Please, No More Mentioning of ‘AI Safety’!

Sungmin Aum
Intuition Machine
Published in
8 min readMar 5, 2017
Credit: https://unsplash.com/@eamonn

I will share my extremely biased perspective on the issue of ‘AI safety’. As the title has it, even the whisper of it makes me gravely disturbed.

Just because I don’t like the term, it doesn’t mean I think the field of ‘AI safety’ is useless. In fact, nothing interests me more than this ‘AI safety’. My discomfort arise from rather belligerent dualism as a ramification(or the root cause) of using the terminology. This could not only stir unjustified fear among general public, but it may lead the researchers to have flawed perspective, rendering the progress in the field to be inefficient at the least. I believe ‘AI cooperation’ is the right term to use. Here is why.

When ‘Us vs Them’ mindset fails

“The history of all hitherto existing society is the history of class struggles”

I have always thought the Manifesto of the Communist Party contains a rich insight on popular perspectives. Filtering our sensors through dualism feels very natural to us. God vs Devil. Good vs Evil. Man vs Nature. Man vs Machine. These things almost rhyme. When we see the world, it is full of struggle. Competition seems to exist naturally. How could it not? It has always been this way for past 3.8 billion years. So we’d better be ready when some AI agent become smart enough to slip our grip. We must find a way to control them, or else. We have to protect ourselves. Hence the term ‘AI safety’.

However, there is a catch here — we will be dealing with AI with superior intelligence than us. I will leave the definition of ‘superior intelligence’ to the hands of AI measurement community. When the object of control exhibit less overall intelligence than us, the term ‘safety’ makes sense. The ‘AI safety’ problem in that case could even be reduced into a particular case of robust control, resilient control, or cyber-physical system security problem. But this is not the most serious concern of ‘AI safety’. A superintelligence could possibly be the object of control here.

Imagine you are living in a small colony of exceptionally smart penguins. You happen to have an intelligence surpassing the sum of all penguins in the colony, and you have all the resource you need to survive. You have watched enough Youtube videos to understand their language, their customs, and all their joy and sadness. Your sole interest in life is taking selfies worthy of Instagram likes — none of the penguin businesses interest you. You have no will with mate with another penguin. Seals don’t bother you at all. And you have allergy to seafood. One particularly warm summer day, a group of the penguin geniuses, impressed by your unfathomable intelligence, aspire to control you for their own benefit. They encircle you and peck you around in hope of coercing you to develop a bad-ass anti-seal weapons. Annoyed, you beat them mercilessly with pebbles, and the surviving few flap away for their life. An another group of penguin geniuses approach you the next day. They also are in fear of seals, but they decide to take a peaceful approach. They provide you with regurgitated fishes, flap their wings and dance around, hoping you would understand that they need some protection from seals. Although the half-digested fishes were rather repulsive, you take awesome selfies with frantically flapping penguins. Since they were cute, you decided to help them. Using spare time, you build a penguin fortress where only penguins can enter, directly from the sea. You get to take another impressive selfie with penguin fortress to boast to your online friends. Penguins get to have security from seals. Everyone is happy.
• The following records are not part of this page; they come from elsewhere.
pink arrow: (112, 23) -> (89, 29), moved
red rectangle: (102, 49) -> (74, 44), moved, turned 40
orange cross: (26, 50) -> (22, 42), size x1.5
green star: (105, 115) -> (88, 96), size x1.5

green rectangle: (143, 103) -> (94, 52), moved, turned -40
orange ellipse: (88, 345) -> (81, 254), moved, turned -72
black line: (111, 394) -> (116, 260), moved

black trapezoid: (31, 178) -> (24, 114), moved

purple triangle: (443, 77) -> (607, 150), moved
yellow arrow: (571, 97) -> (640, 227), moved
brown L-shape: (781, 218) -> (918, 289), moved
Once an AI surpass our intelligence, we would have to accept that we have no power(and perhaps no right) to control such AI the way we want. Our only hope is to ask nicely. Wait, but since us human beings are the one ‘making’ such AI, couldn’t we stop making it smarter at some point so that we would be able to control it? If total self-modification of an AI agent can be completely banned, maybe there could be some smart way to impose such control. However, such tight regulation seems to be infeasible to impose all over the world without a strong, singular governing body on Earth even if there were no technological hurdles. Besides, the AI arms-race will only get intensified in future, which makes complete banning of self-modifying AI development even more unrealistic. Us human beings can’t even clearly interpret what a moderate-size multilayer neural network does. It will not be possible to completely interpret the trajectory of a complex self-modifying AI agent the states over a long time horizon. So, are we doomed?
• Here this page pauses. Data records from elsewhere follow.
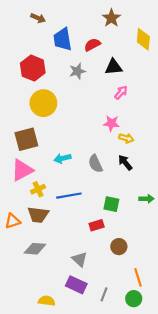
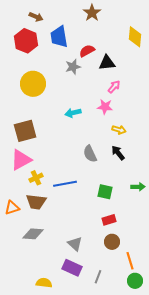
brown star: (111, 18) -> (92, 13), moved
red semicircle: (92, 45) -> (87, 51), moved
red hexagon: (33, 68) -> (26, 41), moved
yellow circle: (43, 103) -> (33, 84), moved
pink star: (111, 123) -> (105, 107), moved
cyan arrow: (63, 158) -> (73, 113), moved
red rectangle: (97, 225) -> (109, 220), moved
brown circle: (119, 247) -> (112, 242), moved
green circle: (134, 299) -> (135, 281), moved

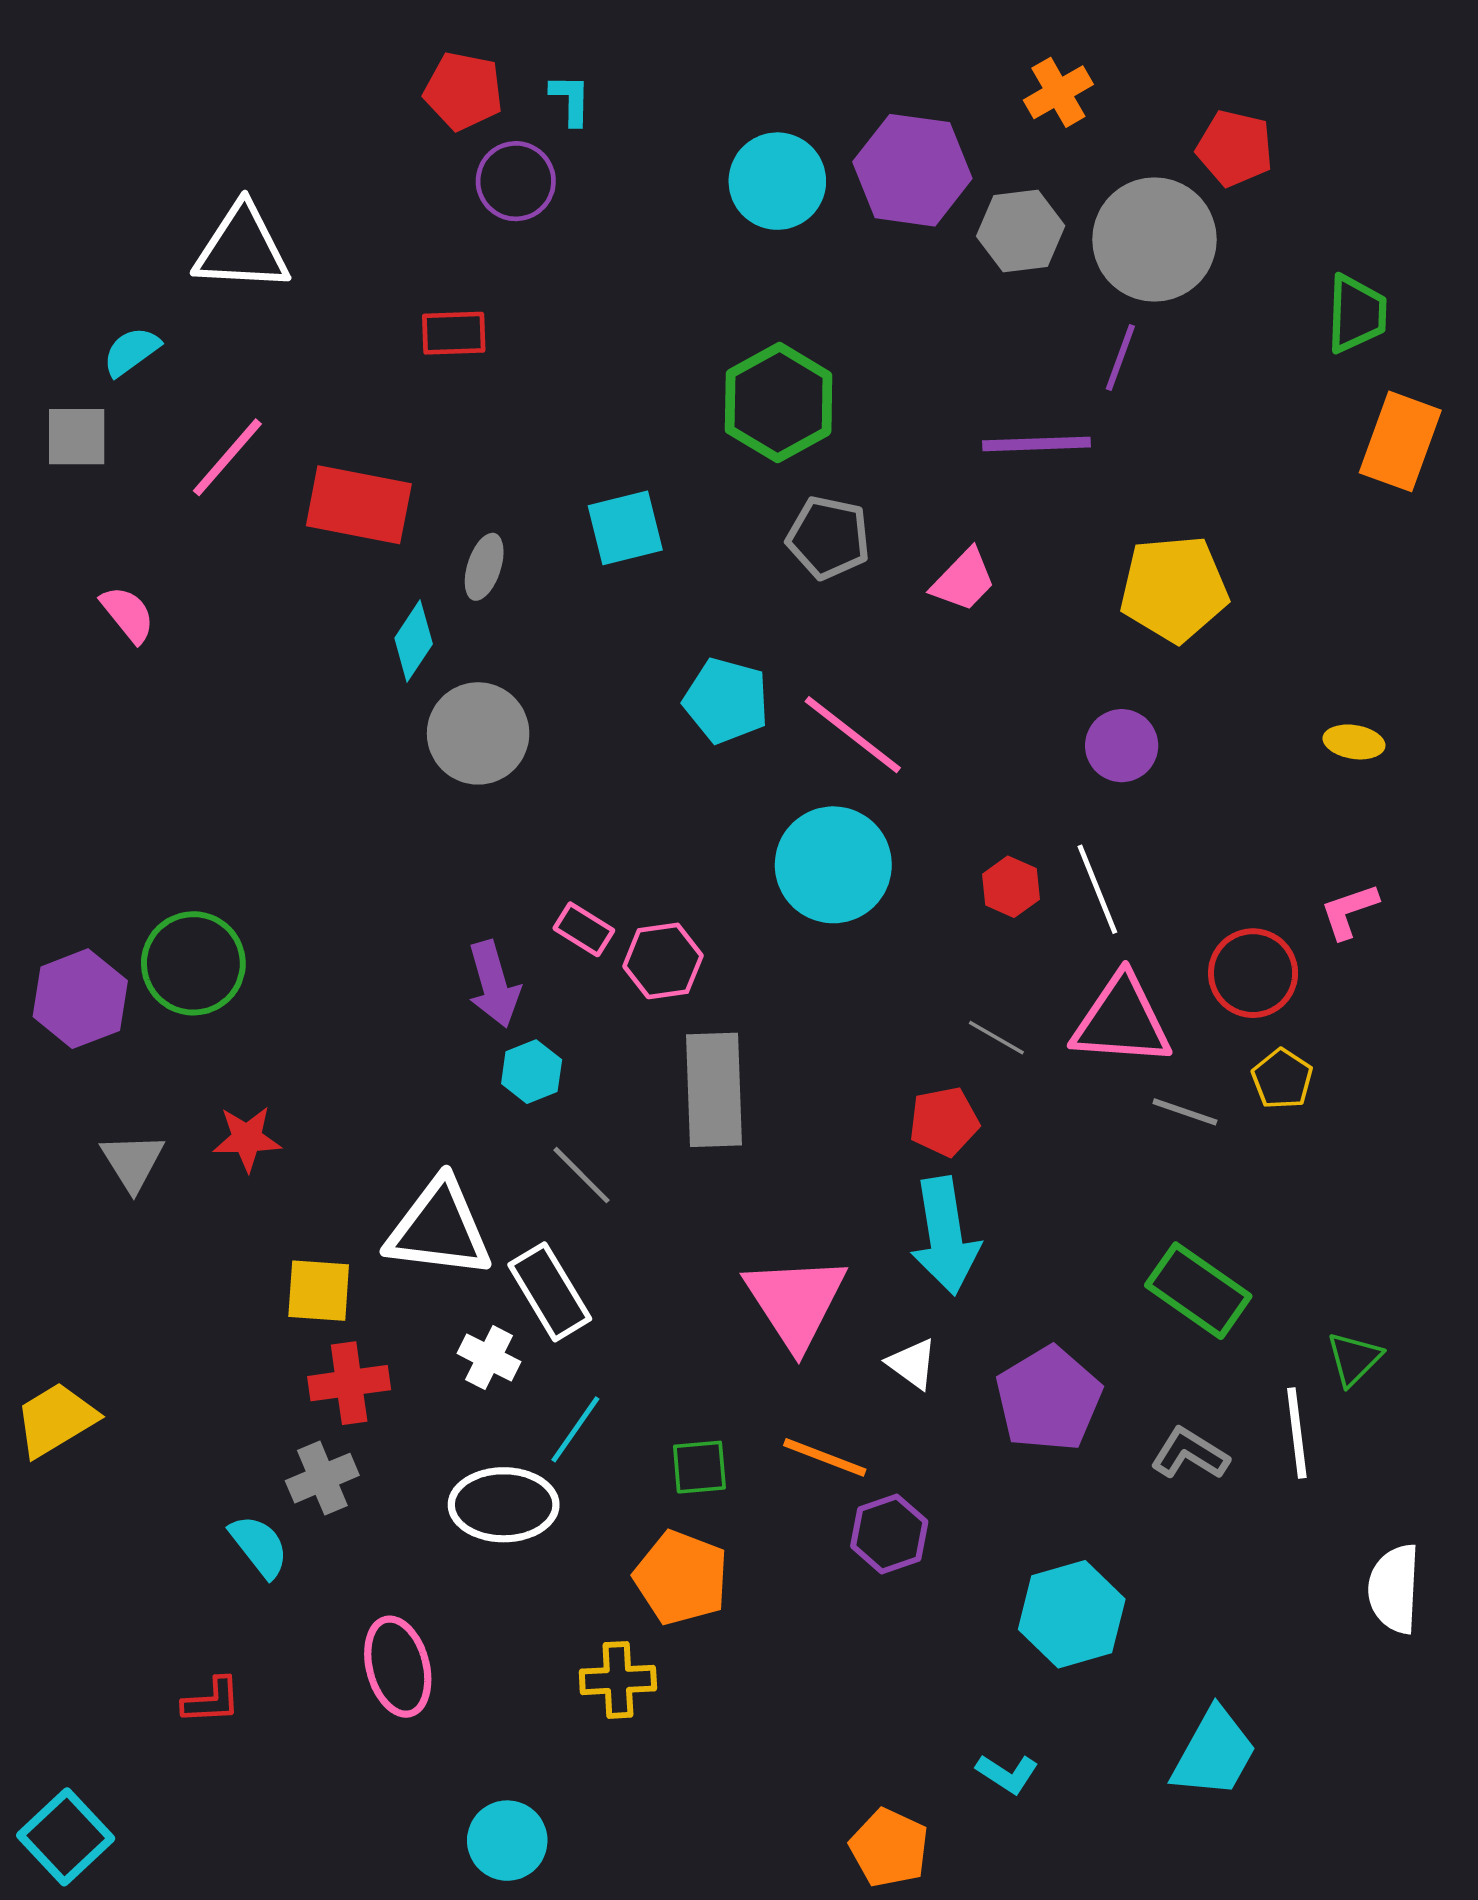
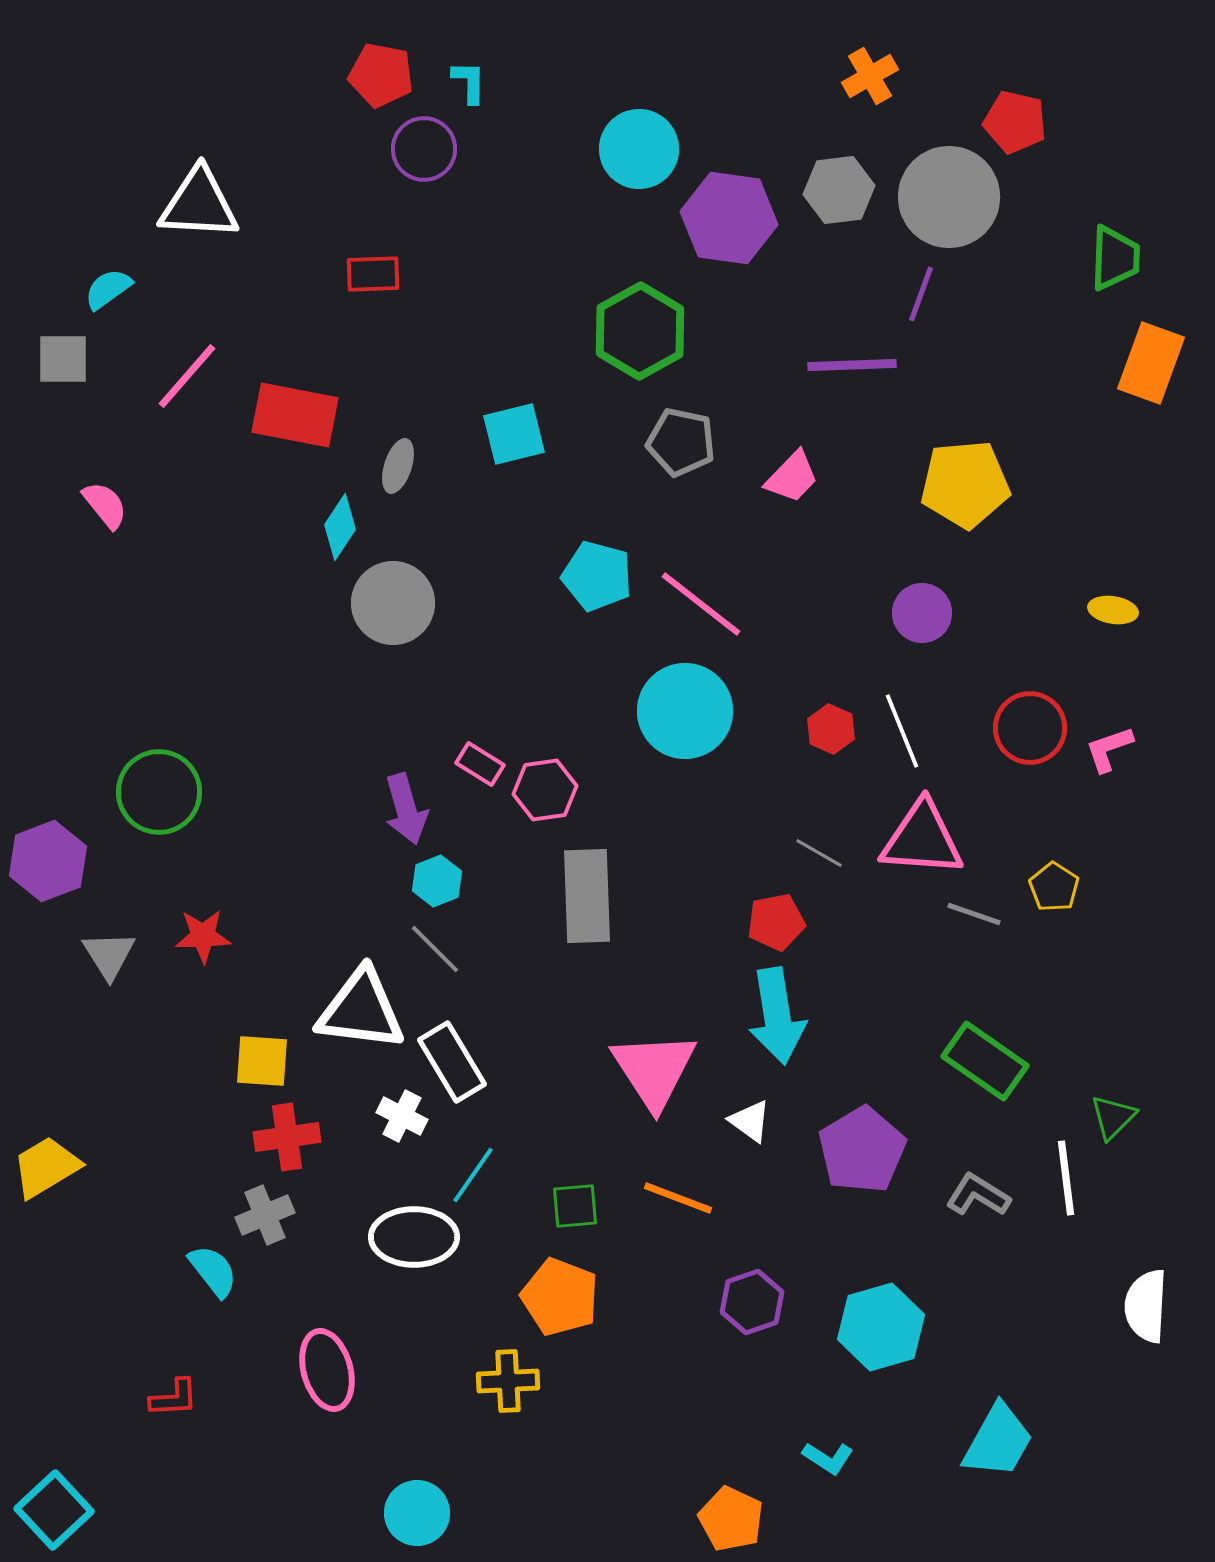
purple hexagon: (912, 170) -> (729, 218), moved
red circle: (1253, 973) -> (1030, 728), moved
purple hexagon: (80, 999) -> (48, 861), moved
gray line: (581, 1175) -> (435, 949), moved
purple hexagon: (889, 1534) -> (752, 1302), moved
Gradual cooperation skill development is the right way

Recently GoodAI, a Prague-based AI company, started an AGI challenge, with total prize money of $5 million. At the first stage of competition, they seek to test ‘gradual learning’ capability of an AI agent. Gradual learning banks on the idea of efficient compositional learning, which simply means when agent learns skill 1 and skill 2, when it learns skill 3 which has mutual information with 1 and 2 it will learn faster than learning skill 3 from scratch. There is an excellent blog post on this matter, and I recommend everyone to at least have a quick look at it.

I’m mentioning gradual learning here because I believe it is also crucial for AI cooperation development. To make AI agents more cooperative, we should have curricula with increasing difficulties. Possible criteria could be : non-zero-sum game ->complete zero-sum game, complete observability->decreasing observability, complete controllability->decreasing controllability, completely deterministic->increasingly non-deterministic tasks. During the process, agents should be encourage to use previously learned cooperation skills to learn additional better and/or more complex cooperation skills faster. Notice I used the plural form of agent here; cooperation cannot be measured with a single agent.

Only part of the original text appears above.